So to keep me from becoming conceited because of the surpassing greatness of the revelations, a thorn was given me in the flesh, a messenger of Satan to harass me, to keep me from becoming conceited. Three times I pleaded with the Lord about this, that it should leave me. But he said to me, “My grace is sufficient for you, for my power is made perfect in weakness.” Therefore I will boast all the more gladly of my weaknesses, so that the power of Christ may rest upon me. For the sake of Christ, then, I am content with weaknesses, insults, hardships, persecutions, and calamities. For when I am weak, then I am strong. (2 Corinthians 12:7-10).
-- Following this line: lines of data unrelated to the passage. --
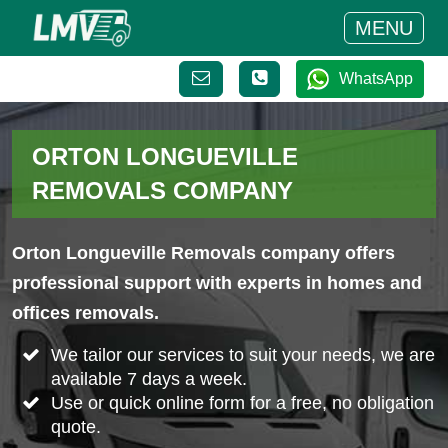
MENU
WhatsApp
ORTON LONGUEVILLE
REMOVALS COMPANY
Orton Longueville Removals company offers
professional support with experts in homes and
offices removals.
We tailor our services to suit your needs, we are
available 7 days a week.
Use or quick online form for a free, no obligation
quote.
If you are thinking of great Christians, men and women who achieved great things for God, surely the Apostle Paul would appear somewhere towards the top of the list. The man wrote great chunks of the New Testament, and travelled throughout the Mediterranean, all for the purpose of spreading the gospel of Christ crucified. Yet for all this, he suffered from this “thorn in the flesh” which “kept me from being conceited”.
Unsurprisingly people have come up with all sorts of suggestions as to quite what this “thorn” was. To be honest it doesn’t matter, and if it did I am sure Paul would have told us. The point is this, at times God uses “thorns” for our own benefit. In Paul’s case, that benefit was keeping him from being conceited.
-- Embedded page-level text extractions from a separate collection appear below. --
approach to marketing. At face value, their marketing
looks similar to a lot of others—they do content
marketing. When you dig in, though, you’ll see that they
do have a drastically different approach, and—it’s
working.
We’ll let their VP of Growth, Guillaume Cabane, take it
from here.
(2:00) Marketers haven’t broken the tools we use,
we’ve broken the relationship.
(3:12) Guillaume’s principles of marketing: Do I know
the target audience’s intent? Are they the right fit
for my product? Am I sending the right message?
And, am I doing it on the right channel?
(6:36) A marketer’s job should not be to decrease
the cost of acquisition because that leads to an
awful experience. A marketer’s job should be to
I really do hope this might be something of an encouragement. At times God uses our afflictions to draw us to him. At other times, we struggle with something or other which reminds us that we are not as perfect we as think. And then we fall upon God’s grace. Afflictions are, as in the case with the Apostle Paul, a means to a greater glory.
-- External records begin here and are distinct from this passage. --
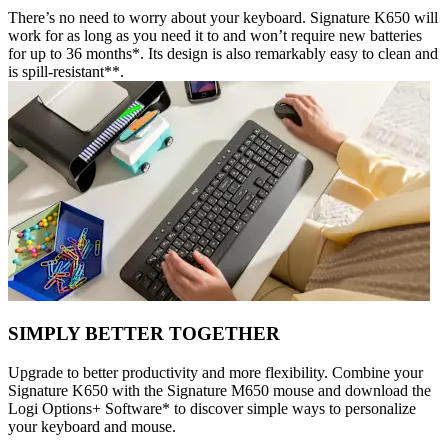
There’s no need to worry about your keyboard. Signature K650 will
work for as long as you need it to and won’t require new batteries
for up to 36 months*. Its design is also remarkably easy to clean and
is spill-resistant**.
SIMPLY BETTER TOGETHER
Upgrade to better productivity and more flexibility. Combine your
Signature K650 with the Signature M650 mouse and download the
Logi Options+ Software* to discover simple ways to personalize
your keyboard and mouse.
The old Puritan writer Thomas Watson (1620 – 1686) puts it nicely:
“As ploughing prepares the earth for a crop, so afflictions prepare and make us meet for glory. The painter lays his gold upon dark colours—so God first lays the dark colours of affliction, and then He lays the golden colour of glory. The vessel is first seasoned before wine is poured into it: the vessels of mercy are first seasoned with affliction, and then the wine of glory is poured in.”